About this exercise
Set down only what runs from the line containing "The height and width of the screenshot is (2576, 623)." through the last line of the data, exactly as it reads.

Data records
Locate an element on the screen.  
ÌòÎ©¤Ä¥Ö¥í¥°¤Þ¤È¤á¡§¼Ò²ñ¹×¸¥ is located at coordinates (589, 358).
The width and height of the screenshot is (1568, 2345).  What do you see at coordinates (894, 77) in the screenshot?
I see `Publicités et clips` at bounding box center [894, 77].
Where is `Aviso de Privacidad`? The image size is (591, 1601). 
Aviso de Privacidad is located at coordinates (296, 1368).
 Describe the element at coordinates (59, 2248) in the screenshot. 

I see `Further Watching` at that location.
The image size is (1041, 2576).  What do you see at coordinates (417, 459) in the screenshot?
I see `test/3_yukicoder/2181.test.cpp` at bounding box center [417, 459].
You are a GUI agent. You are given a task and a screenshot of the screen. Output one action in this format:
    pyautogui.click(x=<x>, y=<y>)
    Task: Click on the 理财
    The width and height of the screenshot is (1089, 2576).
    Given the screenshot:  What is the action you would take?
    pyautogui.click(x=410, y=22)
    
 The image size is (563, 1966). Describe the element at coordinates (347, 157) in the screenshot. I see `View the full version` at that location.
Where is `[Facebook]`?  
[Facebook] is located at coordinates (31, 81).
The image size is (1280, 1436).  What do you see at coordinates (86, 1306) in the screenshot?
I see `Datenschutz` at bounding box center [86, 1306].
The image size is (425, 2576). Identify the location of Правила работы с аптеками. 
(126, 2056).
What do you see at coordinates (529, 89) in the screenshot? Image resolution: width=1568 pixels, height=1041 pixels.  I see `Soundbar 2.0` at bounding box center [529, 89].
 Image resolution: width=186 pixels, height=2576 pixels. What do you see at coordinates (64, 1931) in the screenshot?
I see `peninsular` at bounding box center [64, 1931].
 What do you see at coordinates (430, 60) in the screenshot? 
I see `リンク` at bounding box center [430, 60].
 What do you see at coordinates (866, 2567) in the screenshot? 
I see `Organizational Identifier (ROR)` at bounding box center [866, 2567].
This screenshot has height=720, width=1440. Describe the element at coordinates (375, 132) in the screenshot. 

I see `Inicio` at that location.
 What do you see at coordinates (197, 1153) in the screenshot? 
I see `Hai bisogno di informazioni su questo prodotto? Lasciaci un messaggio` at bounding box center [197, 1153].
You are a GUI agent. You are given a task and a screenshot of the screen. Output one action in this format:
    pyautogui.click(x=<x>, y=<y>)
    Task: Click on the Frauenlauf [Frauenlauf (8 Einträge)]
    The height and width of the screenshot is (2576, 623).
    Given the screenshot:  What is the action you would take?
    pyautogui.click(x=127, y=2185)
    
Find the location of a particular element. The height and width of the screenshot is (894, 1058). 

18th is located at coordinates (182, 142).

Your solution
    The height and width of the screenshot is (2576, 623).
    Given the screenshot:  What is the action you would take?
    pyautogui.click(x=127, y=2185)
    
Find the location of a particular element. The height and width of the screenshot is (894, 1058). 

18th is located at coordinates (182, 142).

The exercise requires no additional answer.